> WHAT NEEDS TO BE DONE:
Look over the entries that follow. Report how many lines contain "Agustus", with nothing else.

━━━ DATA SHOWN ━━━

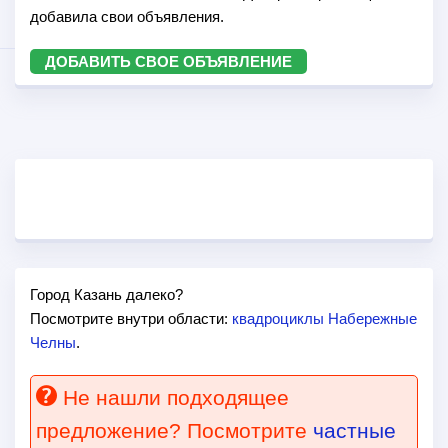
добавила свои объявления.
ДОБАВИТЬ СВОЕ ОБЪЯВЛЕНИЕ
Город Казань далеко?
Посмотрите внутри области:
квадроциклы Набережные
Челны
.
Не нашли подходящее
предложение? Посмотрите
частные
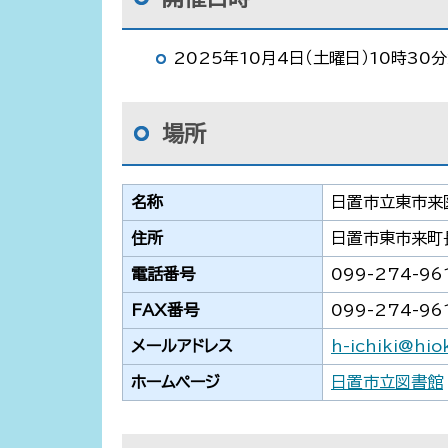
2025年10月4日（土曜日）10時30
場所
名称
日置市立東市来
住所
日置市東市来町
電話番号
099-274-96
FAX番号
099-274-96
メールアドレス
h-ichiki@hiok
ホームページ
日置市立図書館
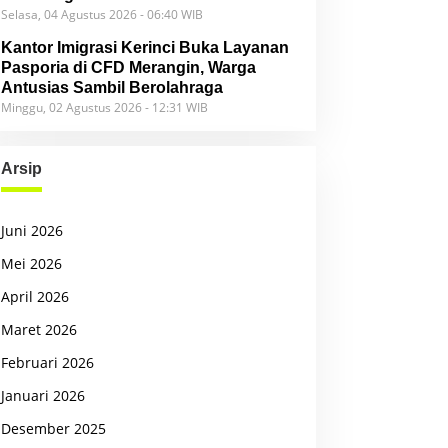
Selasa, 04 Agustus 2026 - 06:40 WIB
Kantor Imigrasi Kerinci Buka Layanan
Pasporia di CFD Merangin, Warga
Antusias Sambil Berolahraga
Minggu, 02 Agustus 2026 - 12:31 WIB
Arsip
Juni 2026
Mei 2026
April 2026
Maret 2026
Februari 2026
Januari 2026
Desember 2025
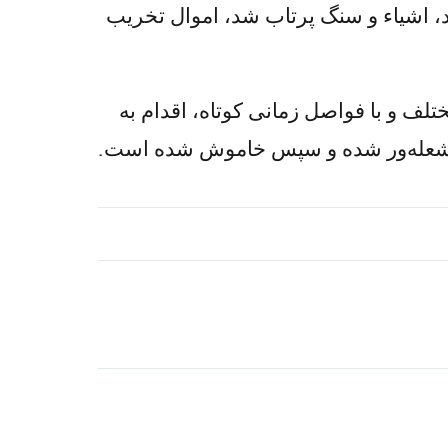
، اشیاء و سنگ پرتاب شد، اموال تخریب
لف و با فواصل زمانی کوتاه، اقدام به
یه شعله‌ور شده و سپس خاموش شده است.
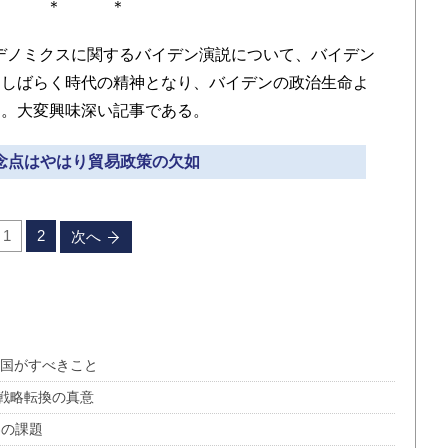
＊ ＊ ＊
デノミクスに関するバイデン演説について、バイデン
はしばらく時代の精神となり、バイデンの政治生命よ
る。大変興味深い記事である。
懸念点はやはり貿易政策の欠如
1
2
次へ
盟国がすべきこと
戦略転換の真意
界の課題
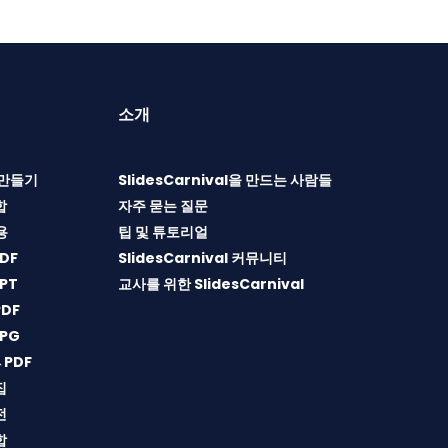
소개
T 만들기
SlidesCarnival을 만드는 사람들
합
자주 묻는 질문
용
팁 및 튜토리얼
DF
SlidesCarnival 커뮤니티
PT
교사를 위한 SlidesCarnival
DF
PG
→PDF
집
전
합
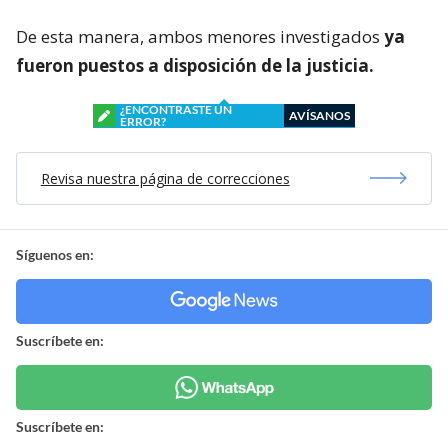
De esta manera, ambos menores investigados
ya
fueron puestos a disposición de la justicia.
¿ENCONTRASTE UN
AVÍSANOS
ERROR?
Revisa nuestra página de correcciones
Síguenos en:
Suscríbete en:
Suscríbete en:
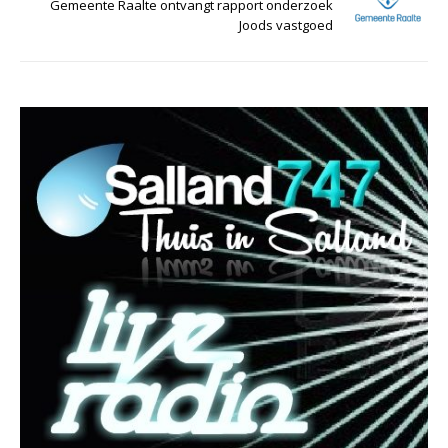
Gemeente Raalte ontvangt rapport onderzoek
Joods vastgoed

━━━

> WRITTEN SOLUTION:
2